To add to Victor's answer, the continuous WebJob states are:
Initializing - The site was just started and the WebJob is doing it's initialization process.
Starting - The WebJob is starting up the process/script.
Running - The WebJob's process is running.
PendingRestart - The WebJob's process exited (for any good or bad reason) in less than 2 minutes since it started, for a continuous WebJob it's considered that something was probably not right with it (some exception during start-up probably as mentioned by Victor), at this point the system is waiting for 60 seconds before it'll restart the WebJob process (hence the name "pending restart").
Stopped - The WebJob was stopped (usually from the Azure portal) and is currently not running and will not be running until it is started again, best way to see this is as disabled.
Also, take a look at the webjob log, it should hold cue to what's been happening.
if the JOB is set to run continuously, once the process exits (say you are polling a queue and it's empty) the job shuts down and status changes to "pending restart". Azure Scheduler will typically restart the process in 60 seconds.
Try changing the target framework to .NET 4.5. This same issue was fixed for me when I changed the target framework from 4.6.1 to 4.5.
Had the same problem, found out that i need to keep my webjob alive, so I put a continous loop to keep it alive.
It means that application is failing after start. Check the App Service Application setting might have some problem. .. In my case i am passing date as a configuration and i entered wrong date like 20160431
This is just because Webjobs is failing or giving exception.
Make sure the Webjobs is continuous and you can check that in the log where it failing and can make the changes.

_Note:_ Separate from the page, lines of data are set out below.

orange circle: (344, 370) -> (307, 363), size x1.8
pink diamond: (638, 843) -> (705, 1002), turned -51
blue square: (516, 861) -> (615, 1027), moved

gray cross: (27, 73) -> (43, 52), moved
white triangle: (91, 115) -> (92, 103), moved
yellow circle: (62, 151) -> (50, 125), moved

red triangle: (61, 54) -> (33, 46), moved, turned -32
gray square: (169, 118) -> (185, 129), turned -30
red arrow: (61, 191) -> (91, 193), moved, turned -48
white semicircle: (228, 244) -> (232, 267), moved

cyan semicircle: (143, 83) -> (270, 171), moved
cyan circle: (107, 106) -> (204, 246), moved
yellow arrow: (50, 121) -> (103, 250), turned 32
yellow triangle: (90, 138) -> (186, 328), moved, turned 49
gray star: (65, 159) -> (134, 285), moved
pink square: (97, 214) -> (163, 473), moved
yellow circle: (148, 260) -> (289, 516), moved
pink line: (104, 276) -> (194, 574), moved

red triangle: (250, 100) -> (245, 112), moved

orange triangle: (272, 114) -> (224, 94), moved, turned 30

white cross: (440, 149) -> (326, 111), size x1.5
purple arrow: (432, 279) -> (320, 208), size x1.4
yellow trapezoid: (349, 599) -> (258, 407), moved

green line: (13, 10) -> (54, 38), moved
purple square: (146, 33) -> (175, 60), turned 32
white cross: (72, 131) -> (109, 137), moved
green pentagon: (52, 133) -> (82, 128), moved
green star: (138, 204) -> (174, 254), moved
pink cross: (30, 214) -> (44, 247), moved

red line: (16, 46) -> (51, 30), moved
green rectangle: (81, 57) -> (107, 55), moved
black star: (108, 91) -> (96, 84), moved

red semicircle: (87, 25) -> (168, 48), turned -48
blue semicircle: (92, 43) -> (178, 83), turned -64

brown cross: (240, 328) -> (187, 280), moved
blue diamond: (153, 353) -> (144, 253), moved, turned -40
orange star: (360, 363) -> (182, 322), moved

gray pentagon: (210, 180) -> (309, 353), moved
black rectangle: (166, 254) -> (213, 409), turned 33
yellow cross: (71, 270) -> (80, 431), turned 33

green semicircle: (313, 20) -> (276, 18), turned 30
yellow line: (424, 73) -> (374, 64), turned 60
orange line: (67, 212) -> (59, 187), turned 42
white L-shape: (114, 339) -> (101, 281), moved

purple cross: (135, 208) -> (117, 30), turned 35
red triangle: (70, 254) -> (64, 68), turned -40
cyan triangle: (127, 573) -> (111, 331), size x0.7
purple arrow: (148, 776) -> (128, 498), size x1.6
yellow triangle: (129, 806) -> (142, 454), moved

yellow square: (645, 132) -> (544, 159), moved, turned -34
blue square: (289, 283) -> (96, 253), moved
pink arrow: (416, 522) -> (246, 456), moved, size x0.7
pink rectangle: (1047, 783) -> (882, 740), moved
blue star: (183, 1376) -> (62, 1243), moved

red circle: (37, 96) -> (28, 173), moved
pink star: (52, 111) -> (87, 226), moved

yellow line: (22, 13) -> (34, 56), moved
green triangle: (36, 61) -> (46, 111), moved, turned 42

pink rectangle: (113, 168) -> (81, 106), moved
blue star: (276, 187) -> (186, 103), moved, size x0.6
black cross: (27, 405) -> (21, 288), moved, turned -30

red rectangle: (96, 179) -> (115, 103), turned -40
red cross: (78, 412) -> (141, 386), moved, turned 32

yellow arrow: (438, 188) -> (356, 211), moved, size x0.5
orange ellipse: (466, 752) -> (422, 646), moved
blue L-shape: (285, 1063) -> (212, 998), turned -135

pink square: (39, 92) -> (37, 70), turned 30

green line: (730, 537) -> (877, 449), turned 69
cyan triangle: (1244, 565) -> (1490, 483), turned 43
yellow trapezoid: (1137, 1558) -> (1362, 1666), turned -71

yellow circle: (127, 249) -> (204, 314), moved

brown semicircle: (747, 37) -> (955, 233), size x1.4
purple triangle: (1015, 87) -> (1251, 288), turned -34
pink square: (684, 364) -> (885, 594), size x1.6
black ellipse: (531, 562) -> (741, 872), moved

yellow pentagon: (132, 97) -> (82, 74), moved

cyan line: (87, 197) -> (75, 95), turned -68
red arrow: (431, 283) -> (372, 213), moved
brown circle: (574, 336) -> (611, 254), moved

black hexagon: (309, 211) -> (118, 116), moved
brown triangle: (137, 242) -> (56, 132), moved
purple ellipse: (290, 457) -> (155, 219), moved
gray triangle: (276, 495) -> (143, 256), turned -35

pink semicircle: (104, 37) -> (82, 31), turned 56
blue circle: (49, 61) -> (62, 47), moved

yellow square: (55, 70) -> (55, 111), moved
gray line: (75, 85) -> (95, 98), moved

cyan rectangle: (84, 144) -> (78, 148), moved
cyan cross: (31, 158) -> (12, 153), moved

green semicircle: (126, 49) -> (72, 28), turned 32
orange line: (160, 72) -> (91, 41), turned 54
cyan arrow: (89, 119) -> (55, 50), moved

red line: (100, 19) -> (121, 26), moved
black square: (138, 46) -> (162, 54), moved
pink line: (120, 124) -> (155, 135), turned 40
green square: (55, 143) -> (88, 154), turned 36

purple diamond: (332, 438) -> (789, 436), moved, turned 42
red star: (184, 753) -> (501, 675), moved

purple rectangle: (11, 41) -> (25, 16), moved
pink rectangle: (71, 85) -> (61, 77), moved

Process went down, waiting for 60 seconds
Status changed to Pending Restart
In my case, we got the deployment package prepared through the Visual Studio folder publish and deployed along with WebApp. Package created through 'Folder publish' lacked 'run.cmd' file in which command to invoke the console application (.exe) is available; this file is automatically created when we directly publish to Azure WebJob from Visual Studio.
After manually adding this to a package folder, the issue got fixed.